### Extracted data ###

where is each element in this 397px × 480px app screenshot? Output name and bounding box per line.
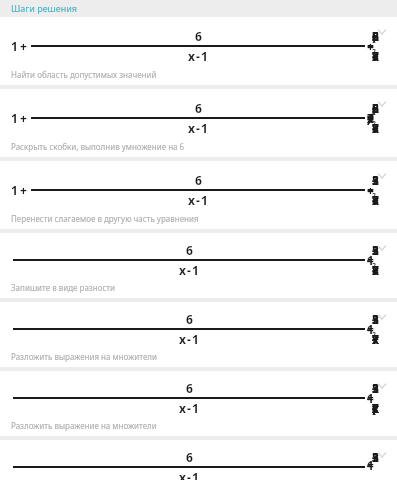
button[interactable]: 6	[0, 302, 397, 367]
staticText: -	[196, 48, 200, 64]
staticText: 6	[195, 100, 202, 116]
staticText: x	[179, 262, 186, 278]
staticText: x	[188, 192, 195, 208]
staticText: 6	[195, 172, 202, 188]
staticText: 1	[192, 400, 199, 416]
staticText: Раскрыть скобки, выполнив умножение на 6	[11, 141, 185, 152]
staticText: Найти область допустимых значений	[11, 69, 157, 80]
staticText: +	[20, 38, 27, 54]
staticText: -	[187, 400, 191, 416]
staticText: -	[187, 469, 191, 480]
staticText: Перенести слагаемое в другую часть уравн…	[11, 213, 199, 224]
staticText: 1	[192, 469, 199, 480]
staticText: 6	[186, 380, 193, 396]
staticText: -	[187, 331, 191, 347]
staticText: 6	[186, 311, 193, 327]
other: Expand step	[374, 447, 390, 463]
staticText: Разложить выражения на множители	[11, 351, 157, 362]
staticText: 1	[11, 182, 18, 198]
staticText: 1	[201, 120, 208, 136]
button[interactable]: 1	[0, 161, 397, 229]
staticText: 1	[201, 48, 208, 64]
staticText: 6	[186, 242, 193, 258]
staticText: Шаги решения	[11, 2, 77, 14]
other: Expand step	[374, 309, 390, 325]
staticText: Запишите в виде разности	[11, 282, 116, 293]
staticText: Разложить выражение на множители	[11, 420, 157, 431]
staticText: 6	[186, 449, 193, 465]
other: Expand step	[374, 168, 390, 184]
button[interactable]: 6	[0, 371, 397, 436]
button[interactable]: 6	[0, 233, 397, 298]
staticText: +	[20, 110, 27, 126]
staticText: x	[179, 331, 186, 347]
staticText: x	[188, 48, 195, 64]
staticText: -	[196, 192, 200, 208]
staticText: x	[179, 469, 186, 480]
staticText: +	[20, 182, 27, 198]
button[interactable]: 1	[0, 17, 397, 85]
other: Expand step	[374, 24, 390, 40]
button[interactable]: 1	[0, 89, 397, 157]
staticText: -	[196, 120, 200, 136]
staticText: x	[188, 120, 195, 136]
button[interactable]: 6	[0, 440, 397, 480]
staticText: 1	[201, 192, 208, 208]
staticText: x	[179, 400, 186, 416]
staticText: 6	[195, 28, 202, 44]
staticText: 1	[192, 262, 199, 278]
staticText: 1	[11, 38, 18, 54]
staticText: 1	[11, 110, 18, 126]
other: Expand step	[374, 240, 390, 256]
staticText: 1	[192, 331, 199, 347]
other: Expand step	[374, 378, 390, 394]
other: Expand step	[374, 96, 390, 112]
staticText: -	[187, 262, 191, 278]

###

| Task to complete |
Please keep every line of the data the same when you reproduce it, and keep every picture out.

| Solution to this exercise |
where is each element in this 397px × 480px app screenshot? Output name and bounding box per line.
button[interactable]: 6	[0, 302, 397, 367]
staticText: -	[196, 48, 200, 64]
staticText: 6	[195, 100, 202, 116]
staticText: x	[179, 262, 186, 278]
staticText: x	[188, 192, 195, 208]
staticText: 6	[195, 172, 202, 188]
staticText: 1	[192, 400, 199, 416]
staticText: Раскрыть скобки, выполнив умножение на 6	[11, 141, 185, 152]
staticText: Найти область допустимых значений	[11, 69, 157, 80]
staticText: +	[20, 38, 27, 54]
staticText: -	[187, 400, 191, 416]
staticText: -	[187, 469, 191, 480]
staticText: Перенести слагаемое в другую часть уравн…	[11, 213, 199, 224]
staticText: 1	[192, 469, 199, 480]
staticText: 6	[186, 380, 193, 396]
staticText: -	[187, 331, 191, 347]
staticText: 6	[186, 311, 193, 327]
other: Expand step	[374, 447, 390, 463]
staticText: Разложить выражения на множители	[11, 351, 157, 362]
staticText: 1	[11, 182, 18, 198]
staticText: 1	[201, 120, 208, 136]
button[interactable]: 1	[0, 161, 397, 229]
staticText: 1	[201, 48, 208, 64]
staticText: 6	[186, 242, 193, 258]
staticText: Шаги решения	[11, 2, 77, 14]
other: Expand step	[374, 309, 390, 325]
staticText: Запишите в виде разности	[11, 282, 116, 293]
staticText: Разложить выражение на множители	[11, 420, 157, 431]
staticText: 6	[186, 449, 193, 465]
other: Expand step	[374, 168, 390, 184]
button[interactable]: 6	[0, 371, 397, 436]
button[interactable]: 6	[0, 233, 397, 298]
staticText: +	[20, 110, 27, 126]
staticText: x	[179, 331, 186, 347]
staticText: x	[188, 48, 195, 64]
staticText: -	[196, 192, 200, 208]
staticText: x	[179, 469, 186, 480]
staticText: +	[20, 182, 27, 198]
button[interactable]: 1	[0, 17, 397, 85]
other: Expand step	[374, 24, 390, 40]
button[interactable]: 1	[0, 89, 397, 157]
staticText: -	[196, 120, 200, 136]
staticText: x	[188, 120, 195, 136]
button[interactable]: 6	[0, 440, 397, 480]
staticText: 1	[201, 192, 208, 208]
staticText: x	[179, 400, 186, 416]
staticText: 6	[195, 28, 202, 44]
staticText: 1	[192, 262, 199, 278]
staticText: 1	[11, 38, 18, 54]
staticText: 1	[11, 110, 18, 126]
other: Expand step	[374, 240, 390, 256]
staticText: 1	[192, 331, 199, 347]
other: Expand step	[374, 378, 390, 394]
other: Expand step	[374, 96, 390, 112]
staticText: -	[187, 262, 191, 278]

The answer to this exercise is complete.